Bush Takes Not-Yet-Campaign to Detroit, Symbol of a Bygone Era
February 4, 2015
By Jonathan Martin, February 04, 2015, Source - New York Times
February 4, 2015
February 4, 2015
February 4, 2015
Former Gov. Jeb Bush of Florida at the National Automobile Dealer’s Association convention in San Francisco on Jan. 23. Max Whittaker for The New York Times
Former Gov. Jeb Bush of Florida delivers his first presidential campaign-style speech at a Detroit Economic Club luncheon today, and the location says nearly as much about the race he intends to run as the words he will use.
By choosing Detroit — which emerged from bankruptcy in December — rather than a city in an early-primary state like Iowa or New Hampshire, Mr.
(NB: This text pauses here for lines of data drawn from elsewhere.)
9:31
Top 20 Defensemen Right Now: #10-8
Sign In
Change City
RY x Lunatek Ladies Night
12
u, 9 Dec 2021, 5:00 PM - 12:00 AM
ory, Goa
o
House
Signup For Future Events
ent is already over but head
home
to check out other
Bush is drawing on a two-pronged bit of symbolism.
He wants to use the beleaguered city as a backdrop for his message about income inequality and economic opportunity. And speaking in a region that, thanks to the auto industry, was a hub of middle-class stability before falling on hard times dovetails with Mr. Bush’s aim to center his campaign on reviving social mobility and increasing wages.
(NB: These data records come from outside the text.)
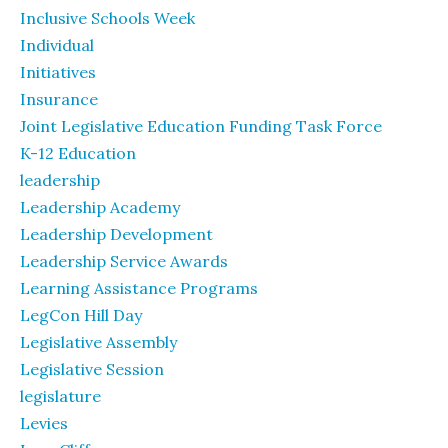
Inclusive Schools Week
Individual
Initiatives
Insurance
Joint Legislative Education Funding Task Force
K-12 Education
leadership
Leadership Academy
Leadership Development
Leadership Service Awards
Learning Assistance Programs
LegCon Hill Day
Legislative Assembly
Legislative Session
legislature
Levies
“He will speak about the journey Detroit has been on,” an adviser says.
Mr. Bush is also signaling that he wants to “create growth for everybody,” as the adviser put it, by making his address in a heavily black city that has few Republican voters. Politically speaking, it is an indication that his message and schedule will have more in common with a general election campaign than a primary race. It is an approach that he and his advisers think is necessary if Republicans are to win back the White House in a country with rapidly shifting demographics.
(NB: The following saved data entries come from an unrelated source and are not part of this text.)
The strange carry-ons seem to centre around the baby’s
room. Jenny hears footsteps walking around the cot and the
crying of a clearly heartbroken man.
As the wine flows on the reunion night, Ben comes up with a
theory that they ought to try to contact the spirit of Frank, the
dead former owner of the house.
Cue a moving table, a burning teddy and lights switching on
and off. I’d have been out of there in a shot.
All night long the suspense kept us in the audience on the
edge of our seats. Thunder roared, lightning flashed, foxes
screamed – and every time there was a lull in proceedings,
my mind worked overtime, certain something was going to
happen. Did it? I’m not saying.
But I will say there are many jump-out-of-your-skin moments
Mr. Bush has not ventured this year to Iowa or New Hampshire, and he is still testing campaign themes and raising money. He is spending much of his time on the latter, in wealthy enclaves far removed from the foreclosed homes and vacant lots in the city of Detroit.
But by starting there, Mr. Bush wants to set the tone for a different sort of primary campaign. Whether he can stick to it will say much about him and his party.